Collected data:

* * *

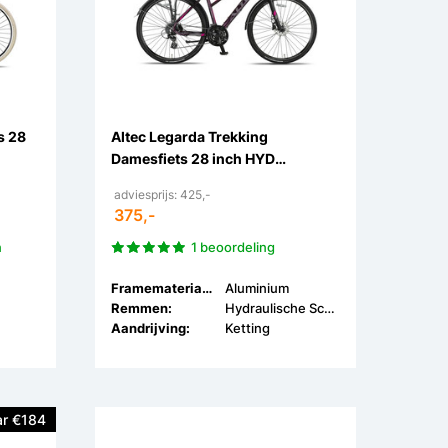
s 28
Altec Legarda Trekking
Damesfiets 28 inch HYD
Schijfremmen 24v
adviesprijs: 425,-
375,-
n
1 beoordeling
Framemateriaal:
Aluminium
Remmen:
Hydraulische Schijfremmen
Aandrijving:
Ketting
r €184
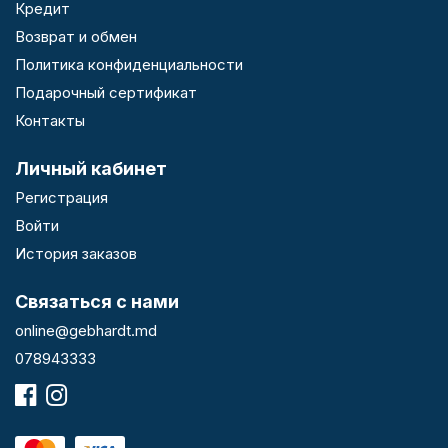
Кредит
Возврат и обмен
Политика конфиденциальности
Подарочный сертификат
Контакты
Личный кабинет
Регистрация
Войти
История заказов
Связаться с нами
online@gebhardt.md
078943333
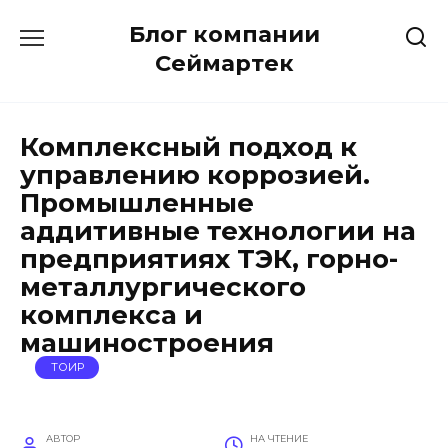
Перейти
Блог компании
к
содержанию
Сеймартек
Комплексный подход к
управлению коррозией.
Промышленные
аддитивные технологии на
предприятиях ТЭК, горно-
металлургического
комплекса и
машиностроения
ТОИР
АВТОР
НА ЧТЕНИЕ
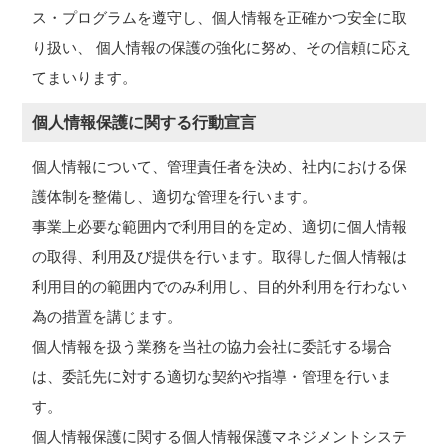
ス・プログラムを遵守し、個人情報を正確かつ安全に取
り扱い、 個人情報の保護の強化に努め、その信頼に応え
てまいります。
個人情報保護に関する行動宣言
個人情報について、管理責任者を決め、社内における保
護体制を整備し、適切な管理を行います。
事業上必要な範囲内で利用目的を定め、適切に個人情報
の取得、利用及び提供を行います。取得した個人情報は
利用目的の範囲内でのみ利用し、目的外利用を行わない
為の措置を講じます。
個人情報を扱う業務を当社の協力会社に委託する場合
は、委託先に対する適切な契約や指導・管理を行いま
す。
個人情報保護に関する個人情報保護マネジメントシステ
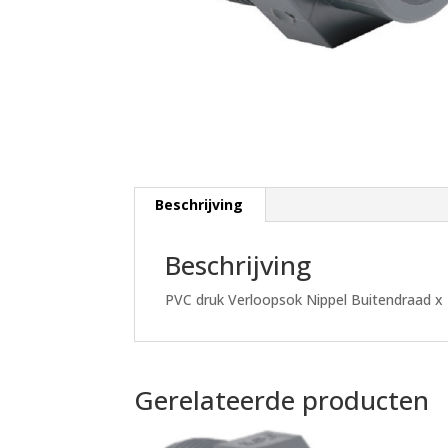
Beschrijving
Beschrijving
PVC druk Verloopsok Nippel Buitendraad x
Gerelateerde producten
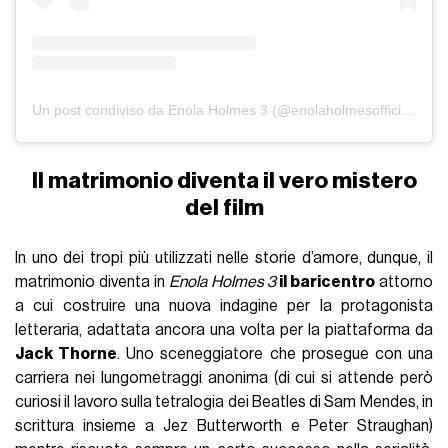
Un post condiviso da Enola Holmes 3 (@enolaholmesofficiial)
Il matrimonio diventa il vero mistero
del film
In uno dei tropi più utilizzati nelle storie d’amore, dunque, il
matrimonio diventa in
Enola Holmes 3
il baricentro
attorno
a cui costruire una nuova indagine per la protagonista
letteraria, adattata ancora una volta per la piattaforma da
Jack Thorne
. Uno sceneggiatore che prosegue con una
carriera nei lungometraggi anonima (di cui si attende però
curiosi il lavoro sulla tetralogia dei Beatles di Sam Mendes, in
scrittura insieme a Jez Butterworth e Peter Straughan)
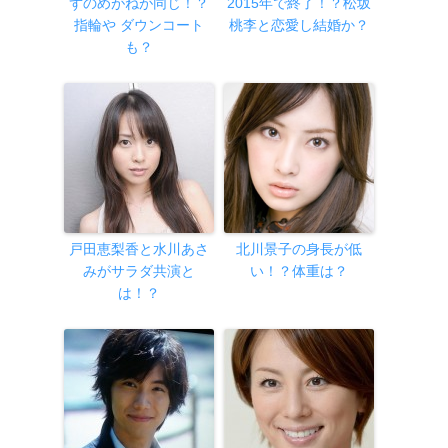
ずのめがねが同じ！？
2015年で終了！？松坂
指輪や ダウンコート
桃李と恋愛し結婚か？
も？
戸田恵梨香と水川あさ
北川景子の身長が低
みがサラダ共演と
い！？体重は？
は！？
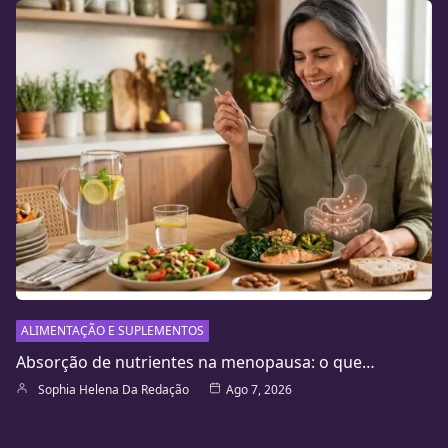
ALIMENTAÇÃO E SUPLEMENTOS
Absorção de nutrientes na menopausa: o que…
Sophia Helena Da Redação
Ago 7, 2026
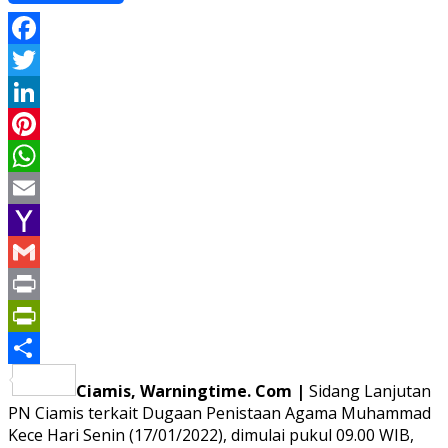
Facebook
Twitter
LinkedIn
Pinterest
WhatsApp
Email
Yahoo
Mail
Gmail
Print
PrintFriendly
Share
Ciamis, Warningtime. Com |
Sidang Lanjutan
PN Ciamis terkait Dugaan Penistaan Agama Muhammad
Kece Hari Senin (17/01/2022), dimulai pukul 09.00 WIB,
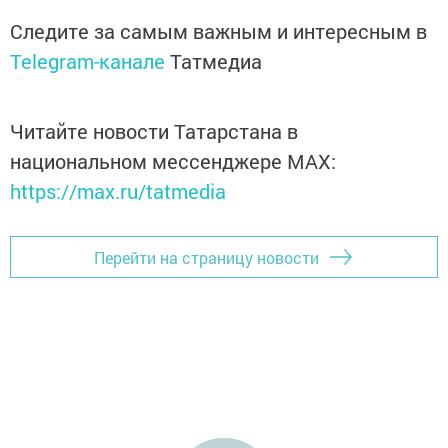
Следите за самым важным и интересным в
Telegram-канале
Татмедиа
Читайте новости Татарстана в
национальном мессенджере MАХ:
https://max.ru/tatmedia
Перейти на страницу новости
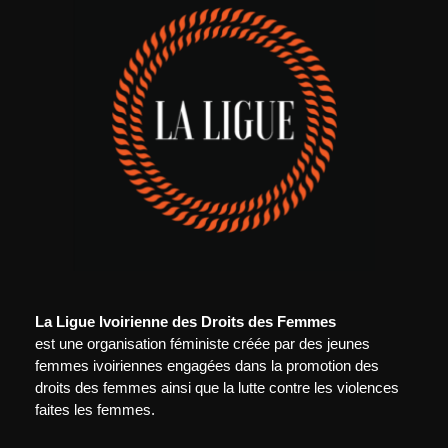
La Ligue Ivoirienne des Droits des Femmes
est une organisation féministe créée par des jeunes
femmes ivoiriennes engagées dans la promotion des
droits des femmes ainsi que la lutte contre les violences
faites les femmes.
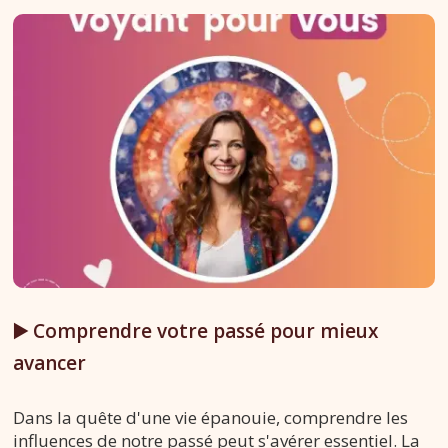
▶️ Comprendre votre passé pour mieux
avancer
Dans la quête d'une vie épanouie, comprendre les
influences de notre passé peut s'avérer essentiel. La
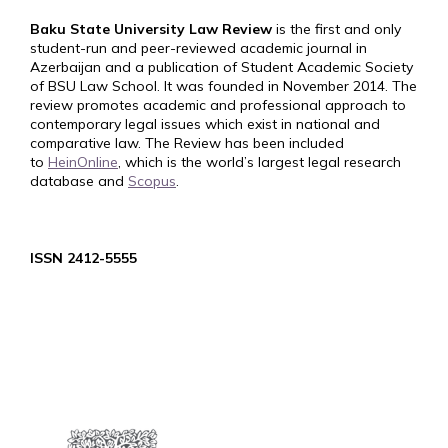
Baku State University Law Review
is the first and only
student-run and peer-reviewed academic journal in
Azerbaijan and a publication of Student Academic Society
of BSU Law School. It was founded in November 2014. The
review promotes academic and professional approach to
contemporary legal issues which exist in national and
comparative law. The Review has been included
to
HeinOnline
, which is the world’s largest legal research
database and
Scopus
.
ISSN 2412-5555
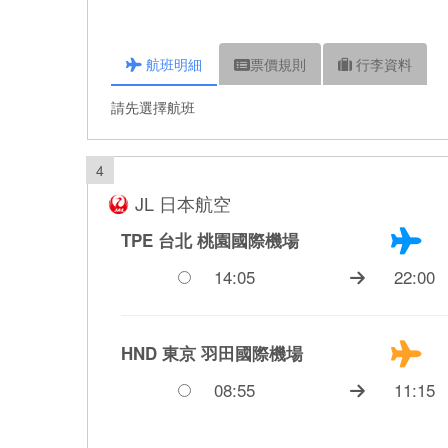
航班
明細
票價
規則
行李
資料
請先選擇航班
4
JL 日本航空
TPE 台北
桃園國際機場
14:05
22:00
HND 東京
羽田國際機場
08:55
11:15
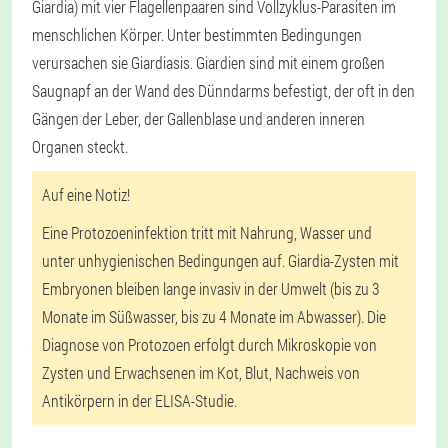
Giardia) mit vier Flagellenpaaren sind Vollzyklus-Parasiten im
menschlichen Körper. Unter bestimmten Bedingungen
verursachen sie Giardiasis. Giardien sind mit einem großen
Saugnapf an der Wand des Dünndarms befestigt, der oft in den
Gängen der Leber, der Gallenblase und anderen inneren
Organen steckt.
Auf eine Notiz!
Eine Protozoeninfektion tritt mit Nahrung, Wasser und
unter unhygienischen Bedingungen auf. Giardia-Zysten mit
Embryonen bleiben lange invasiv in der Umwelt (bis zu 3
Monate im Süßwasser, bis zu 4 Monate im Abwasser). Die
Diagnose von Protozoen erfolgt durch Mikroskopie von
Zysten und Erwachsenen im Kot, Blut, Nachweis von
Antikörpern in der ELISA-Studie.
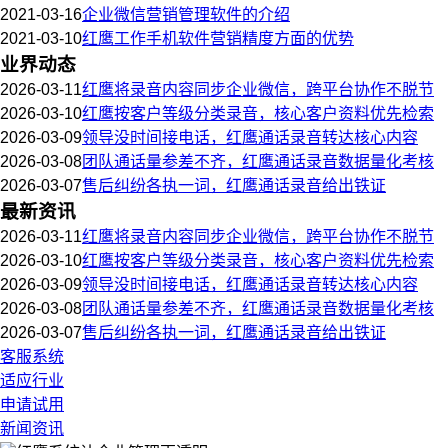
2021-03-16
企业微信营销管理软件的介绍
2021-03-10
红鹰工作手机软件营销精度方面的优势
业界动态
2026-03-11
红鹰将录音内容同步企业微信，跨平台协作不脱节
2026-03-10
红鹰按客户等级分类录音，核心客户资料优先检索
2026-03-09
领导没时间接电话，红鹰通话录音转达核心内容
2026-03-08
团队通话量参差不齐，红鹰通话录音数据量化考核
2026-03-07
售后纠纷各执一词，红鹰通话录音给出铁证
最新资讯
2026-03-11
红鹰将录音内容同步企业微信，跨平台协作不脱节
2026-03-10
红鹰按客户等级分类录音，核心客户资料优先检索
2026-03-09
领导没时间接电话，红鹰通话录音转达核心内容
2026-03-08
团队通话量参差不齐，红鹰通话录音数据量化考核
2026-03-07
售后纠纷各执一词，红鹰通话录音给出铁证
客服系统
适应行业
申请试用
新闻资讯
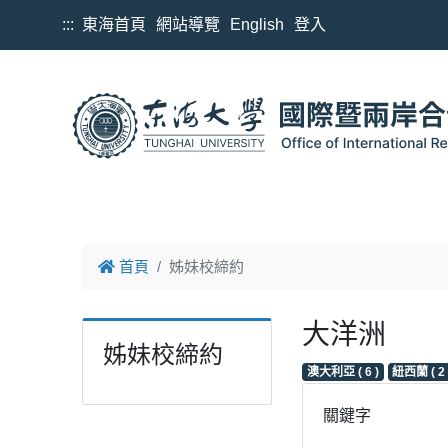
跳到主要內容
:::
東海首頁
網站導覽
English
登入
首頁
姊妹校締約
大洋洲
姊妹校締約
澳大利亞 ( 6 )
紐西蘭 ( 2 
關鍵字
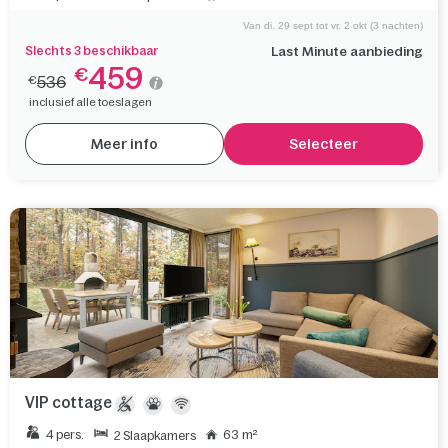
Van di. 29 sept tot vr. 2 okt (3 nachten)
Slechts 3 beschikbaar
Last Minute aanbieding
459
€
536
€
inclusief alle toeslagen
Meer info
Selecteer
VIP cottage
4 pers.
63 m²
2 Slaapkamers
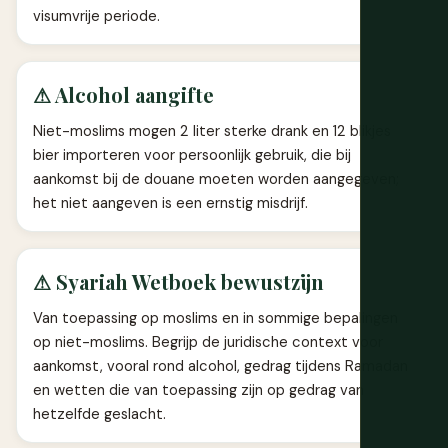
visumvrije periode.
⚠ Alcohol aangifte
Niet-moslims mogen 2 liter sterke drank en 12 blikjes
bier importeren voor persoonlijk gebruik, die bij
aankomst bij de douane moeten worden aangegeven;
het niet aangeven is een ernstig misdrijf.
⚠ Syariah Wetboek bewustzijn
Van toepassing op moslims en in sommige bepalingen
op niet-moslims. Begrijp de juridische context voor
aankomst, vooral rond alcohol, gedrag tijdens Ramadan
en wetten die van toepassing zijn op gedrag van
hetzelfde geslacht.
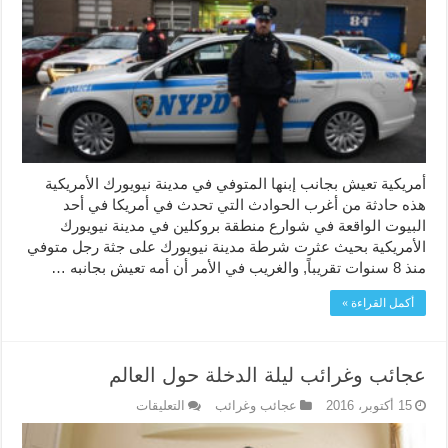
المتوفي
في
مدينة
نيويورك
الأمريكية
مغلقة
أمريكية تعيش بجانب إبنها المتوفي في مدينة نيويورك الأمريكية
هذه حادثة من أغرب الحوادث التي تحدث في أمريكا في أحد
البيوت الواقعة في شوارع منطقة بروكلين في مدينة نيويورك
الأمريكية بحيث عثرت شرطة مدينة نيويورك على جثة رجل متوفي
منذ 8 سنوات تقريباً, والغريب في الأمر أن أمه تعيش بجانبه …
أكمل القراءة »
عجائب وغرائب ليلة الدخلة حول العالم
على
15 أكتوبر، 2016
عجائب وغرائب
التعليقات
عجائب
وغرائب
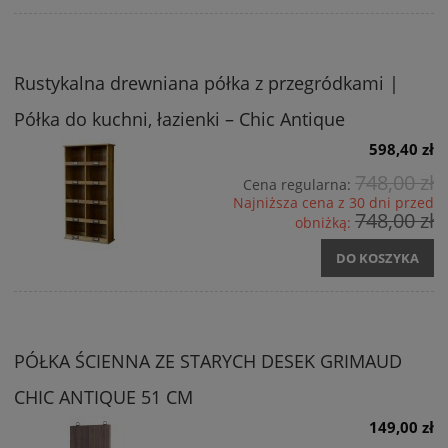
Rustykalna drewniana półka z przegródkami |
Półka do kuchni, łazienki – Chic Antique
598,40 zł
748,00 zł
Cena regularna:
Najniższa cena z 30 dni przed
748,00 zł
obniżką:
DO KOSZYKA
PÓŁKA ŚCIENNA ZE STARYCH DESEK GRIMAUD
CHIC ANTIQUE 51 CM
149,00 zł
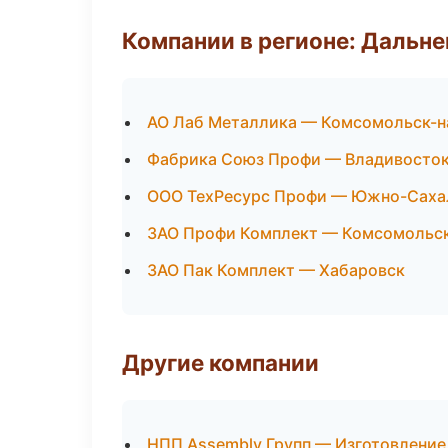
Компании в регионе: Дальн
АО Лаб Металлика — Комсомольск-н
Фабрика Союз Профи — Владивосто
ООО ТехРесурс Профи — Южно-Саха
ЗАО Профи Комплект — Комсомольс
ЗАО Пак Комплект — Хабаровск
Другие компании
НПП Assembly Групп — Изготовление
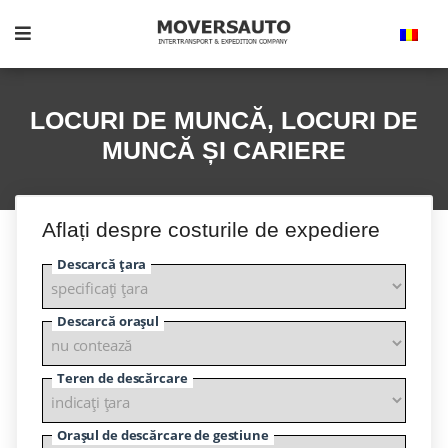
LOCURI DE MUNCĂ, LOCURI DE
MUNCĂ ȘI CARIERE
Aflați despre costurile de expediere
Descarcă țara
Descarcă orașul
Teren de descărcare
Orașul de descărcare de gestiune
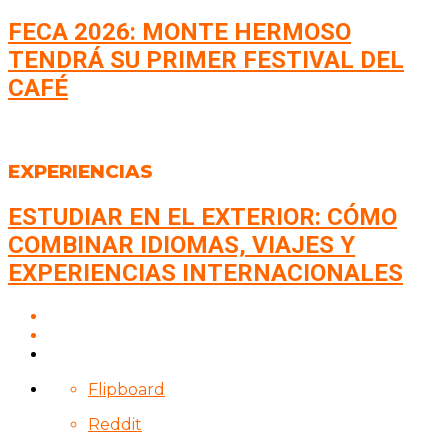
FECA 2026: MONTE HERMOSO
TENDRÁ SU PRIMER FESTIVAL DEL
CAFÉ
EXPERIENCIAS
ESTUDIAR EN EL EXTERIOR: CÓMO
COMBINAR IDIOMAS, VIAJES Y
EXPERIENCIAS INTERNACIONALES
Flipboard
Reddit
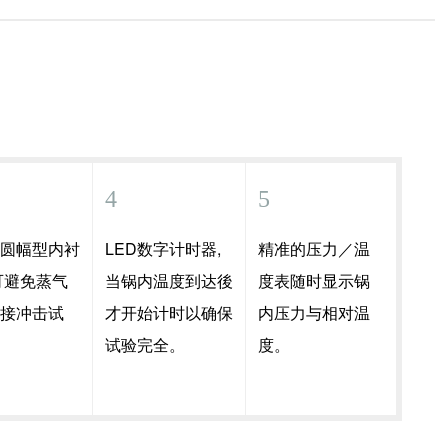
4
5
钢圆幅型内衬
LED数字计时器,
精准的压力／温
可避免蒸气
当锅内温度到达後
度表随时显示锅
直接冲击试
才开始计时以确保
内压力与相对温
试验完全。
度。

* * *

Your reply should be one number: the count of lines above that hold the word "legal".

2